Web Hosting Talk







View Full Version : Running Massive Databases


MaB
07-02-2003, 06:28 PM
Hi - we've developed a solution for a client - the website runs data feeds from merchants and then allows visitors to search for these items (in categories) and the results are show in order of the merchants bid per click (ie a bid per click search engine but using datafeeds)

The problme is that they are growing fast and its starting to get a tad slow. The machien is a dual xeon (looks like 4 cpu's therefore) and 1 G ram (up to 4 G possible)
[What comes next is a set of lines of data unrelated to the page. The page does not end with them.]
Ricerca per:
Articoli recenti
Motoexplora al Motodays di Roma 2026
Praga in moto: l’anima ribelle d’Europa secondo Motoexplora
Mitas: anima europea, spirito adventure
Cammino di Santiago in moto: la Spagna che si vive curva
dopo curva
The database runs on MySQL4 - however we're afraid the database will have millions of listings in a quick order of time and we're looking into how to let this grow without running into the slowdowns -

how do huge databases (such as this site which I can imagine has millions upon millions of database entries) run efficiently?

We've thought of solutions that involve load balancing / clustering but more details are needed. I know clustering on MySQL is one way (replication) but it may have to do.
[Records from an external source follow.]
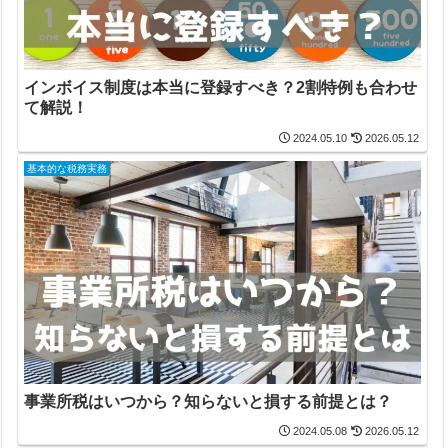
インボイス制度は本当に登録すべき？2割特例も合わせ
て解説！
2024.05.10
2026.05.12
基本的な税務実務
事業所税はいつから？知らないと損する前提とは？
2024.05.08
2026.05.12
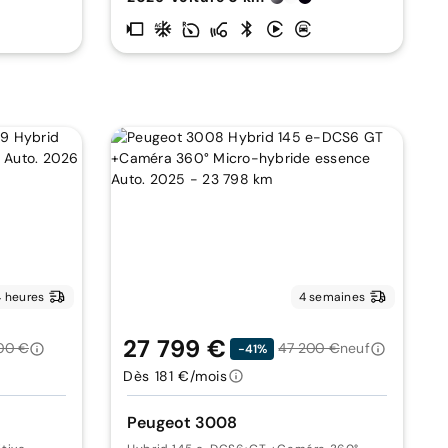
 heures
4 semaines
27 799 €
00 €
47 200 €
neuf
-41%
Dès 181 €/mois
Peugeot 3008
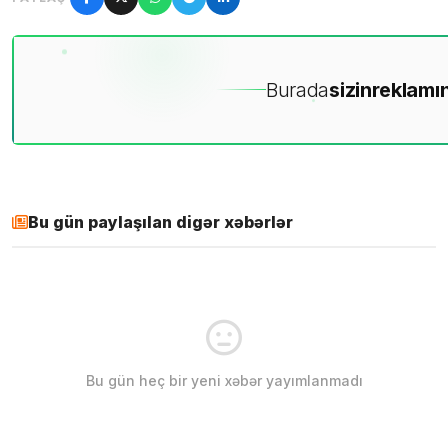
Burada
sizin
reklamın
Bu gün paylaşılan digər xəbərlər
Bu gün heç bir yeni xəbər yayımlanmadı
What can we do to speed up the search through millions of entries? Load the whole db into ram? Split the database so that different products/merchants are on different servers?

Any real suggestion (maybe some from the WHT staff) as to how this can be done would be greatly appreciated.

Thanks.

jimt-bocacom
07-02-2003, 07:52 PM
One trick we use for our backend DBs is to run them on RAID 5 IDE arrays. We use 3ware 7850 RAID controllers. These are parallel IDE controllers (one per drive) with a transfer speed of 120Mb/s. With an 8 drive array, we can get a very high trasfer rate (reads at 175 Mb/s). If you combine that with a four way XEON box (we haven't yet, but will be soon), you should have one fast fault tolerant server.

You can check out the specs here:

http://www.3ware.com/products/benchmarks.asp

We are running MSSQL here, so I cannot really give you any advice on MySQL.

Jim

MaB
07-02-2003, 07:56 PM
It's running on a 3ware hardware raid card but its only 2 port raid 0 which means writing is 2x as slow but reading is still 2x as fast...

however, we arent hosting this server in one of our racks at IDT (for reasons I will not get into now) so its sort of beyond my control what they can / cant put in there :( I may look into asking them to convert it into raid 5 (there will be alot of downtime tho:()

Thanks for your reply.

genlee
07-02-2003, 08:53 PM
Optimizing your queries will probably give you the most improvement. You can use vmstat to see where your server is lagging while it is under load and go from there.

Daijoubu
07-02-2003, 08:58 PM
IPB use mysql FULLTEXTE index for search

jimt-bocacom
07-02-2003, 09:31 PM
Thanks for your reply
No Problem. Gook Luck! :)

Jim

DenRomano
07-03-2003, 01:07 AM
In this case you are going to need to both spend money on hardware and peak the software.

I would have 2 servers. 1 for app and 1 for mysql. Load up on the RAM

I would create several DBs to do the work.

MaB
07-03-2003, 08:16 PM
What do you mean peak software? You mean other database (like oracle?)?

boxman
07-03-2003, 10:41 PM
With such a huge project, you probably need to abandon the free database and spring for an Oracle license. Ouch -- it might cost you five figures for all those processors.

MaB
07-03-2003, 10:47 PM
:(

Well, i'm not the one paying for the project, im just the programmer :) Ill try to run it by em tho

How do sites such as WHT that have 1,000,000's of entries do it? or other large sites like yahoo financial or OSDN that run mysql? (i beleive hearing google ran mysql but i may be mistaken)

LiveRack
07-03-2003, 11:11 PM
I have a site that has around 3,000,000 records in it and recieves a little over 12-14 hits a second average and it's doing fine on a Dual Xeon system with 512MB RAM (apache 1.3 and mysql 4.0). The load average is around 0.5.

I'm sure mysql 4.0 can handle the kind of loads you describe. However, if you really need the best support possible then consider Oracle.

MaB
07-03-2003, 11:45 PM
Well its rather complicated because to display a single product it has to go through 1,000,000's of entries to get just a product match, then the same amount of records in a different DB to find a list of merchants then a differetn db to get the product info, then get the pid per click from each of the 100's of merchants (which have 1000's of products) and compare and sort em in order :(

I guess I'll have to bunch it all together to make it quicker....

Daijoubu
07-04-2003, 12:03 AM
Will this help o.O
http://www.mysql.com/doc/en/Fulltext_Search.html

LiveRack
07-04-2003, 12:09 AM
Full text searching wouldn't be ideal for these kind of queries. I think indexes would be the way to go. Good indexes can dramatically improve performance.

MaB
07-04-2003, 12:26 AM
Would you be so kind as to explain the differenfce between the 2?